- _Requirement_:
Your job is to retype the records exactly while dropping every picture.

Rendered page images:
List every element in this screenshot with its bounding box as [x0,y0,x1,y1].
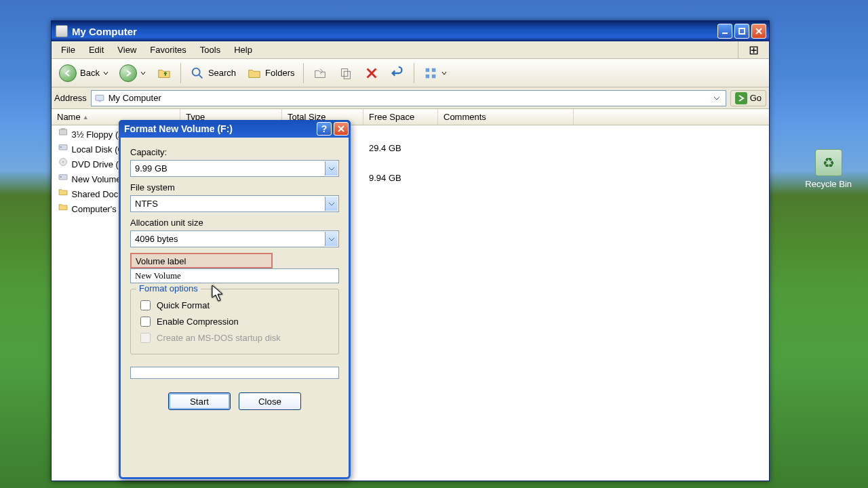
back-button[interactable]: Back [54,61,113,85]
recycle-bin[interactable]: Recycle Bin [805,149,852,189]
views-button[interactable] [418,62,452,84]
drive-icon [57,171,69,183]
folders-label: Folders [265,68,294,78]
volume-label: Volume label [136,256,267,266]
dialog-titlebar[interactable]: Format New Volume (F:) ? [119,120,351,138]
drive-icon [57,126,69,138]
enable-compression-checkbox[interactable]: Enable Compression [138,314,332,329]
filesystem-label: File system [130,182,339,192]
svg-rect-6 [342,68,348,76]
format-options-group: Format options Quick Format Enable Compr… [130,289,339,354]
cell: 9.94 GB [363,173,438,183]
msdos-label: Create an MS-DOS startup disk [157,333,281,343]
chevron-down-icon [325,161,338,176]
copy-to-button[interactable] [334,62,358,84]
drive-icon [57,201,69,213]
windows-flag-icon: ⊞ [738,41,769,58]
computer-icon [56,25,68,37]
svg-rect-15 [98,101,101,102]
delete-x-icon [364,66,379,81]
quick-format-checkbox[interactable]: Quick Format [138,298,332,312]
enable-compression-input[interactable] [140,317,151,327]
quick-format-label: Quick Format [157,300,210,310]
address-field[interactable]: My Computer [91,90,726,106]
capacity-select[interactable]: 9.99 GB [130,160,339,177]
svg-rect-13 [432,74,436,78]
titlebar[interactable]: My Computer [52,21,769,41]
allocation-label: Allocation unit size [130,218,339,228]
close-button[interactable] [751,24,766,39]
forward-icon [119,64,137,82]
address-bar: Address My Computer Go [52,87,769,109]
quick-format-input[interactable] [140,300,151,310]
copy-to-icon [338,66,353,81]
move-to-icon [313,66,328,81]
chevron-down-icon [140,70,146,76]
format-options-title: Format options [136,283,201,293]
menu-view[interactable]: View [111,43,143,57]
svg-point-23 [60,176,62,178]
dialog-title: Format New Volume (F:) [124,123,233,134]
search-label: Search [208,68,236,78]
menu-tools[interactable]: Tools [193,43,227,57]
capacity-label: Capacity: [130,147,339,157]
undo-icon [390,66,405,81]
help-button[interactable]: ? [317,122,332,136]
chevron-down-icon [103,70,108,76]
address-label: Address [54,93,87,103]
search-icon [190,66,205,81]
up-button[interactable] [152,62,176,84]
move-to-button[interactable] [308,62,332,84]
menu-file[interactable]: File [54,43,82,57]
dialog-close-button[interactable] [334,122,349,136]
column-header[interactable]: Comments [438,109,574,125]
volume-label-highlight: Volume label [130,253,273,268]
menu-edit[interactable]: Edit [82,43,111,57]
minimize-button[interactable] [717,24,732,39]
go-button[interactable]: Go [730,90,766,106]
forward-button[interactable] [115,61,151,85]
start-button[interactable]: Start [168,392,231,410]
drive-icon [57,186,69,198]
window-title: My Computer [72,26,137,37]
filesystem-select[interactable]: NTFS [130,195,339,212]
menu-bar: File Edit View Favorites Tools Help ⊞ [52,41,769,59]
chevron-down-icon [325,197,338,211]
recycle-icon [815,149,842,176]
search-button[interactable]: Search [185,62,241,84]
format-dialog: Format New Volume (F:) ? Capacity: 9.99 … [119,120,351,479]
svg-rect-1 [739,28,745,34]
allocation-select[interactable]: 4096 bytes [130,230,339,247]
address-value: My Computer [108,93,161,103]
capacity-value: 9.99 GB [135,163,167,174]
drive-icon [57,141,69,153]
svg-rect-7 [344,71,351,79]
svg-rect-11 [432,68,436,72]
svg-rect-12 [426,74,430,78]
folders-icon [247,66,262,81]
close-button[interactable]: Close [239,392,301,410]
back-label: Back [80,68,100,78]
folders-button[interactable]: Folders [242,62,299,84]
msdos-checkbox: Create an MS-DOS startup disk [138,331,332,345]
svg-line-5 [199,75,203,78]
delete-button[interactable] [359,62,384,84]
svg-rect-16 [60,129,67,135]
volume-label-field[interactable] [130,268,339,283]
views-icon [423,66,438,81]
drive-icon [57,156,69,168]
allocation-value: 4096 bytes [135,234,178,244]
menu-help[interactable]: Help [227,43,259,57]
filesystem-value: NTFS [135,199,158,209]
menu-favorites[interactable]: Favorites [143,43,193,57]
address-dropdown[interactable] [711,91,723,106]
svg-rect-10 [426,68,430,72]
svg-rect-14 [96,95,104,100]
maximize-button[interactable] [734,24,749,39]
svg-point-21 [62,161,64,163]
svg-point-4 [193,68,200,75]
column-header[interactable]: Free Space [363,109,438,125]
undo-button[interactable] [385,62,410,84]
enable-compression-label: Enable Compression [157,317,239,327]
folder-up-icon [157,66,172,81]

- _Your response_:
List every element in this screenshot with its bounding box as [x0,y0,x1,y1].
back-button[interactable]: Back [54,61,113,85]
recycle-bin[interactable]: Recycle Bin [805,149,852,189]
views-button[interactable] [418,62,452,84]
drive-icon [57,171,69,183]
folders-label: Folders [265,68,294,78]
volume-label: Volume label [136,256,267,266]
dialog-titlebar[interactable]: Format New Volume (F:) ? [119,120,351,138]
drive-icon [57,126,69,138]
enable-compression-checkbox[interactable]: Enable Compression [138,314,332,329]
filesystem-label: File system [130,182,339,192]
svg-rect-6 [342,68,348,76]
format-options-group: Format options Quick Format Enable Compr… [130,289,339,354]
cell: 9.94 GB [363,173,438,183]
msdos-label: Create an MS-DOS startup disk [157,333,281,343]
chevron-down-icon [325,161,338,176]
copy-to-button[interactable] [334,62,358,84]
drive-icon [57,201,69,213]
windows-flag-icon: ⊞ [738,41,769,58]
computer-icon [56,25,68,37]
svg-rect-15 [98,101,101,102]
delete-x-icon [364,66,379,81]
quick-format-checkbox[interactable]: Quick Format [138,298,332,312]
enable-compression-input[interactable] [140,317,151,327]
quick-format-label: Quick Format [157,300,210,310]
address-field[interactable]: My Computer [91,90,726,106]
capacity-select[interactable]: 9.99 GB [130,160,339,177]
svg-rect-13 [432,74,436,78]
titlebar[interactable]: My Computer [52,21,769,41]
allocation-label: Allocation unit size [130,218,339,228]
close-button[interactable] [751,24,766,39]
forward-icon [119,64,137,82]
address-bar: Address My Computer Go [52,87,769,109]
quick-format-input[interactable] [140,300,151,310]
copy-to-icon [338,66,353,81]
move-to-icon [313,66,328,81]
chevron-down-icon [140,70,146,76]
format-options-title: Format options [136,283,201,293]
menu-view[interactable]: View [111,43,143,57]
svg-point-23 [60,176,62,178]
dialog-title: Format New Volume (F:) [124,123,233,134]
search-label: Search [208,68,236,78]
menu-tools[interactable]: Tools [193,43,227,57]
capacity-label: Capacity: [130,147,339,157]
undo-icon [390,66,405,81]
help-button[interactable]: ? [317,122,332,136]
chevron-down-icon [103,70,108,76]
address-label: Address [54,93,87,103]
search-icon [190,66,205,81]
up-button[interactable] [152,62,176,84]
move-to-button[interactable] [308,62,332,84]
menu-file[interactable]: File [54,43,82,57]
dialog-close-button[interactable] [334,122,349,136]
column-header[interactable]: Comments [438,109,574,125]
volume-label-highlight: Volume label [130,253,273,268]
menu-edit[interactable]: Edit [82,43,111,57]
minimize-button[interactable] [717,24,732,39]
go-button[interactable]: Go [730,90,766,106]
forward-button[interactable] [115,61,151,85]
start-button[interactable]: Start [168,392,231,410]
drive-icon [57,186,69,198]
window-title: My Computer [72,26,137,37]
filesystem-select[interactable]: NTFS [130,195,339,212]
menu-bar: File Edit View Favorites Tools Help ⊞ [52,41,769,59]
chevron-down-icon [325,197,338,211]
recycle-icon [815,149,842,176]
search-button[interactable]: Search [185,62,241,84]
format-dialog: Format New Volume (F:) ? Capacity: 9.99 … [119,120,351,479]
svg-rect-1 [739,28,745,34]
allocation-select[interactable]: 4096 bytes [130,230,339,247]
address-value: My Computer [108,93,161,103]
capacity-value: 9.99 GB [135,163,167,174]
drive-icon [57,141,69,153]
svg-rect-7 [344,71,351,79]
svg-rect-11 [432,68,436,72]
svg-rect-12 [426,74,430,78]
folders-icon [247,66,262,81]
close-button[interactable]: Close [239,392,301,410]
back-label: Back [80,68,100,78]
folders-button[interactable]: Folders [242,62,299,84]
msdos-checkbox: Create an MS-DOS startup disk [138,331,332,345]
svg-line-5 [199,75,203,78]
delete-button[interactable] [359,62,384,84]
svg-rect-16 [60,129,67,135]
volume-label-field[interactable] [130,268,339,283]
views-icon [423,66,438,81]
drive-icon [57,156,69,168]
allocation-value: 4096 bytes [135,234,178,244]
menu-help[interactable]: Help [227,43,259,57]
filesystem-value: NTFS [135,199,158,209]
menu-favorites[interactable]: Favorites [143,43,193,57]
address-dropdown[interactable] [711,91,723,106]
svg-rect-10 [426,68,430,72]
svg-rect-14 [96,95,104,100]
maximize-button[interactable] [734,24,749,39]
svg-point-21 [62,161,64,163]
svg-point-4 [193,68,200,75]
column-header[interactable]: Free Space [363,109,438,125]
undo-button[interactable] [385,62,410,84]
enable-compression-label: Enable Compression [157,317,239,327]
folder-up-icon [157,66,172,81]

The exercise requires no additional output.